In this series I’m going to try and cover just some smaller things to think about while you play! Some thought processes are hard to pick up on while just watching games, so hopefully I can help lend some insight on why some players make the plays they do.
For this first week of nuanced plays, we are going to go over “Stack Chicken”.
The basic concept of stack chicken, is whoever creates a stack first, be it with a summon or an enter ability or whatever it may be, opens up the opportunity for their opponent to react before it resolves.
So how does this apply to FFTCG??
Let’s start with an example.
You have just played Baugauven(7-014) and you have a Goblin(4-012) on the field. You can haste the Baug, and let’s say you have another copy in hand for S ability. You wanna go big right? Let’s say your opponent has a naked wol just waiting to be killed.
Sounds good, right? You go to activate the goblin, and you have gone first on stack chicken. Your opponent stacks a Diabolos to kill Baug before it ever gains haste, and now your forward is dead and your goblin is gone. Ouch.

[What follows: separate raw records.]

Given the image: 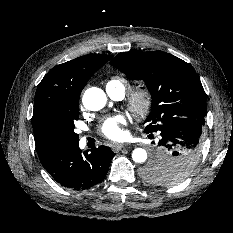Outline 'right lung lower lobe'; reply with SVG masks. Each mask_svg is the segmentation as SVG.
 I'll use <instances>...</instances> for the list:
<instances>
[{
  "label": "right lung lower lobe",
  "instance_id": "1",
  "mask_svg": "<svg viewBox=\"0 0 233 233\" xmlns=\"http://www.w3.org/2000/svg\"><path fill=\"white\" fill-rule=\"evenodd\" d=\"M38 153L44 168L55 181L73 190H85L102 181L115 155L107 146L82 153L78 144L59 151Z\"/></svg>",
  "mask_w": 233,
  "mask_h": 233
}]
</instances>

Let’s say you wait, you read this article as I wrote it and you avoid the Diabolos blowout, you pass turn. Your opponent now has the hard choice, do they cast Diabolos on you, risking the Goblin into special? Granted, it’s less of a blowout on their side, but the choice remains.
So how do you take a concept like this into your games? It comes down to the good ol’ mantra of risk v. reward. Is the possible counter play to your action so huge that you would lose on the spot? Or do you just want to bait answers because jokes on them, you had a Famfrit in hand the whole time and now their Diabolos fizzles. Or maybe the answer just isn’t game losing, but if they don’t have it you pull massively ahead in tempo.

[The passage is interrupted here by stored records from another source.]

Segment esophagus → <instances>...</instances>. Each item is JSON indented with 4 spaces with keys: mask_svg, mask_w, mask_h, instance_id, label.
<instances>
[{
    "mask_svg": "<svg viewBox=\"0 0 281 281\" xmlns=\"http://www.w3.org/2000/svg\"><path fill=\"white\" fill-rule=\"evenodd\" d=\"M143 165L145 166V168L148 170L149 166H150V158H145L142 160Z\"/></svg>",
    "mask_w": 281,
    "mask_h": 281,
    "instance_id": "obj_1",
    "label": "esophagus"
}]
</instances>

Let’s take another example.
Haste isn’t the only time this is relevant though, one of the most popular cards of Opus 7 so far has been Yuri. Yuri opens a lot of interesting stack questions, depending on the situation. Let’s go with a simple one. Your opponent has an active Yuri on field and 2 active wind backups. You have a Hades (6-038) and a Shiva (3-032) in hand. You could cast the Shiva to dull Yuri, turning on Hades to kill him. ezpz right? Sure, it would work, Yuri would die and your opponent would discard, but they would also be given a window to use Yuri’s effect, dull himself and the two backups to draw a card. Instead, you could pass priority to your opponent, signalling you wish to end turn. Chances are, they will still dull Yuri to activate his effect, giving you a window to cast Hades without having to burn 2CP and your Shiva.
Just little nuanced (ayy) plays like that can really take your play to the next level! (Or down one if you are already way better than me)
Hopefully you take something out of this(even if it’s just that I’ve been playing too much fire this week), and just consider the possibilities next time you play.
Thanks for reading the first article in this series!